Working from the entries below, count every line that includes the word "Awards". Return the figure alone.
┌─ Excerpted data
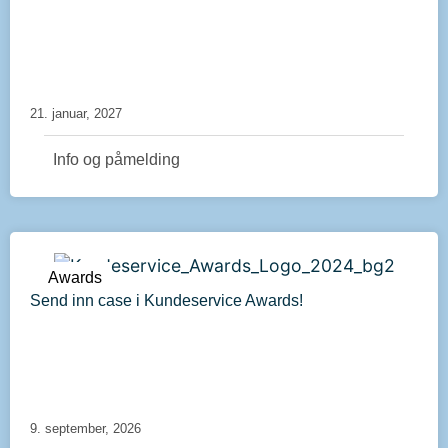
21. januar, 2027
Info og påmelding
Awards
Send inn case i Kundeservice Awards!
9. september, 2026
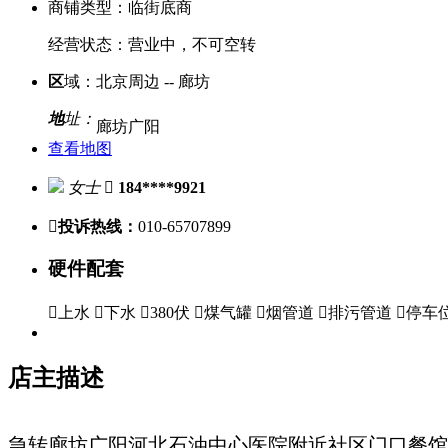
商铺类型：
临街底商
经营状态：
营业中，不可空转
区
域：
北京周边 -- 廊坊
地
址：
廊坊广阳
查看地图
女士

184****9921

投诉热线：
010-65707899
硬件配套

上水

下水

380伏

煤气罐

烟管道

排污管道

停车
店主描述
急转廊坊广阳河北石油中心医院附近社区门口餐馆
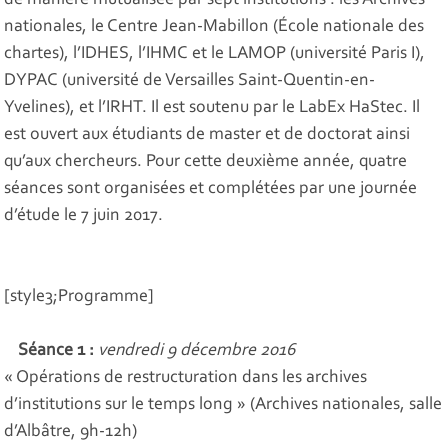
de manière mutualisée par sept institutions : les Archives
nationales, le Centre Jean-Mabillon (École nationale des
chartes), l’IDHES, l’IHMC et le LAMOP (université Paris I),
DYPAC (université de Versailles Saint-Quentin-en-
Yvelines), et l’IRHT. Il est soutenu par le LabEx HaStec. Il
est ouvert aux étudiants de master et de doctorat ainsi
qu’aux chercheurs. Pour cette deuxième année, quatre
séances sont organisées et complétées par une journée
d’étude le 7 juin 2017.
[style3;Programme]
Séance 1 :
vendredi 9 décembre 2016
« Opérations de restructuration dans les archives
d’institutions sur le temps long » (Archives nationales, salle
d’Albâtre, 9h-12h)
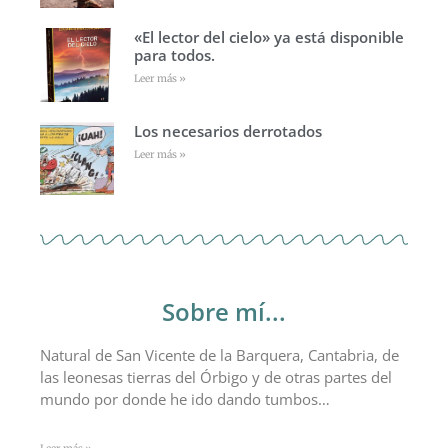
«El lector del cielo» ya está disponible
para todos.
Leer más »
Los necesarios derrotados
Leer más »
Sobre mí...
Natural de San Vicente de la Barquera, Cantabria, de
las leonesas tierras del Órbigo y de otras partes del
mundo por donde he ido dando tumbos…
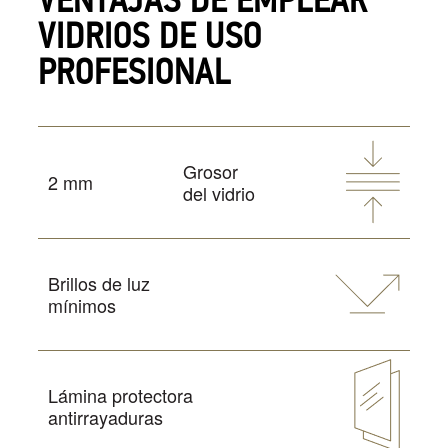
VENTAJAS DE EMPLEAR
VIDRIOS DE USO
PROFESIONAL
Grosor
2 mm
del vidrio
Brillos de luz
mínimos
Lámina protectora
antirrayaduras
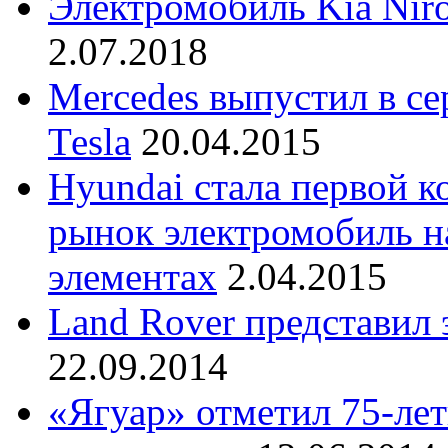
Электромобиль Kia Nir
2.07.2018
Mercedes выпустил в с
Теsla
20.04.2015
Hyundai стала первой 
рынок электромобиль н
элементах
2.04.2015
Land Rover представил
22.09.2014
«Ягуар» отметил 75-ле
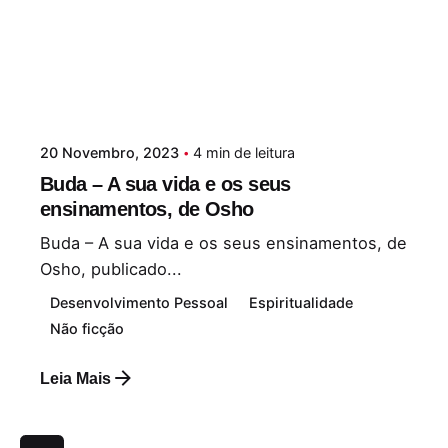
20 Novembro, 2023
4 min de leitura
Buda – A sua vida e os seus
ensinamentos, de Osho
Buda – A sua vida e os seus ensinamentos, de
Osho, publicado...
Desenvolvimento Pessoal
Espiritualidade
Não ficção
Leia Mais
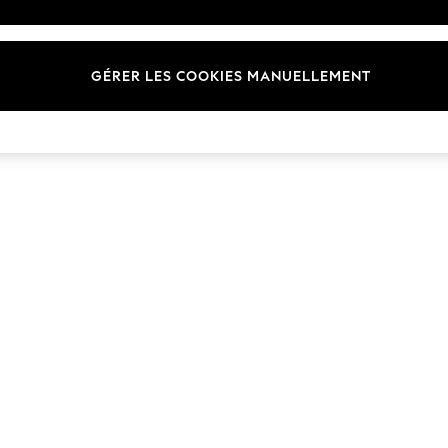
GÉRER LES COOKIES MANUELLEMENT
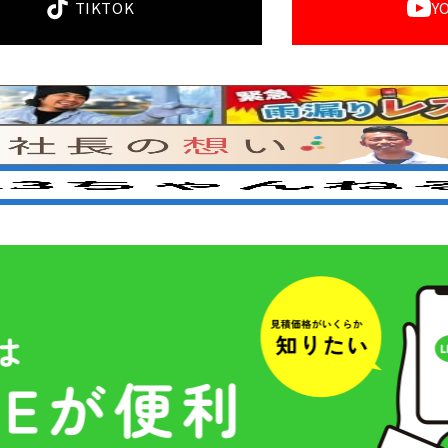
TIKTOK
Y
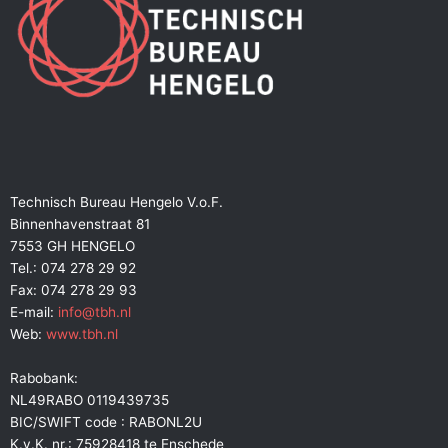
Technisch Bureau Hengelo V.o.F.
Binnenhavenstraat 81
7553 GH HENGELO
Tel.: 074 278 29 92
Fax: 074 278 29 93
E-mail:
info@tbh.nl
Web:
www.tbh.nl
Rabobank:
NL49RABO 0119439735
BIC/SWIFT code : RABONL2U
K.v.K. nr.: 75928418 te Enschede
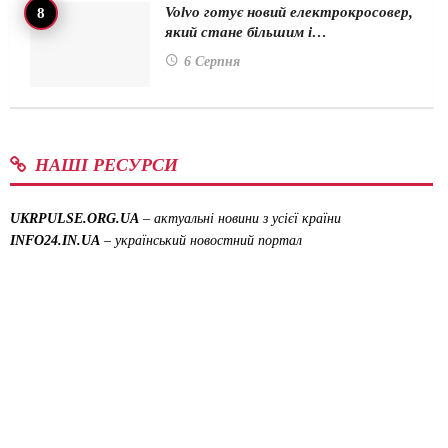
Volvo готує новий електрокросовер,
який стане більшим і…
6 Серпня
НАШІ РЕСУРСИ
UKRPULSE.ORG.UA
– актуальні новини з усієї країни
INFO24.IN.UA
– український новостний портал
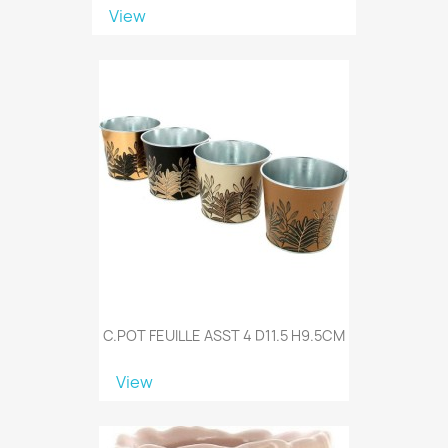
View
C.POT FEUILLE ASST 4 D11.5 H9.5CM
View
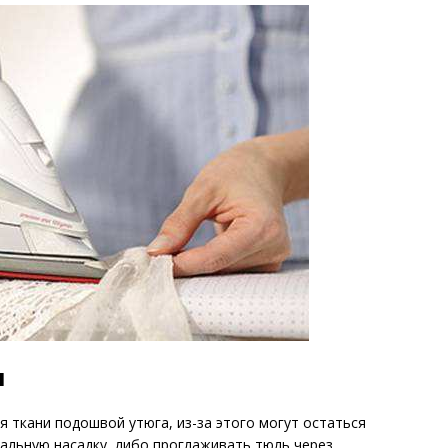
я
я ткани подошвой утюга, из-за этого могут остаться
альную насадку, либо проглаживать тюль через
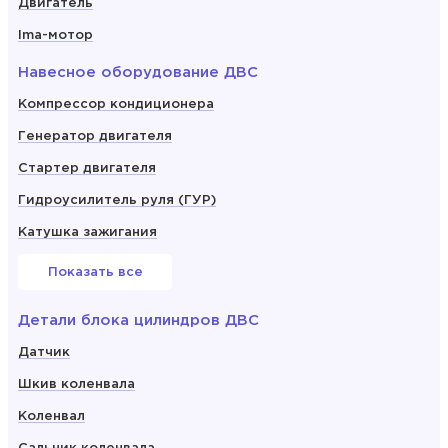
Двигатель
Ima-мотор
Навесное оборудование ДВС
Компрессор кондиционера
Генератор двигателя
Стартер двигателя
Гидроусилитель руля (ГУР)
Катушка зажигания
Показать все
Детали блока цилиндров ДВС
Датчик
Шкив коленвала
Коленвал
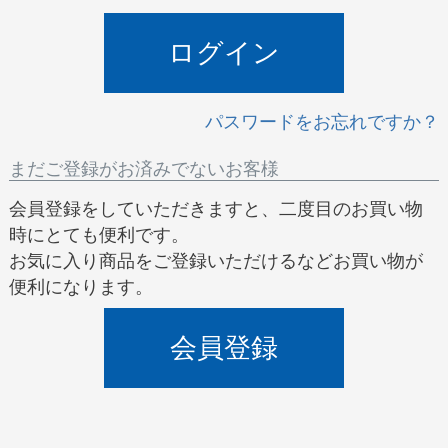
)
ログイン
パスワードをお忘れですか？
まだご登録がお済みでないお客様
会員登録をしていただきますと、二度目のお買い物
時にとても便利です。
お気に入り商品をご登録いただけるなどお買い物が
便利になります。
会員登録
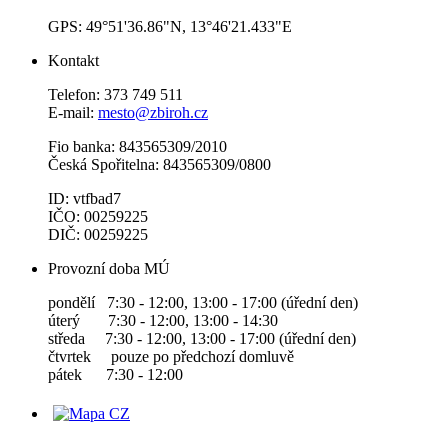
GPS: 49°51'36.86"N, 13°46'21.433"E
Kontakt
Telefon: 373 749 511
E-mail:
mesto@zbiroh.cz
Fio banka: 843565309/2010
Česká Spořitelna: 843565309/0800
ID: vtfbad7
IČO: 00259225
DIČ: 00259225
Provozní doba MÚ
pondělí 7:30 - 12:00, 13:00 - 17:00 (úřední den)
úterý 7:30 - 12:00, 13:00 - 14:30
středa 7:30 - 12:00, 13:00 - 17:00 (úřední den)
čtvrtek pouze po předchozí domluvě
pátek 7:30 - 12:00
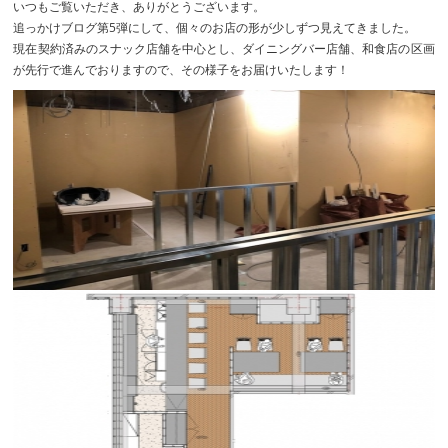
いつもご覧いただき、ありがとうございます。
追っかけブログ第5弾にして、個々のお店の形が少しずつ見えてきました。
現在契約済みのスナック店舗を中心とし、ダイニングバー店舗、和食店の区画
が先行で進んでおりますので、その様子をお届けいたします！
└─
Task output:
2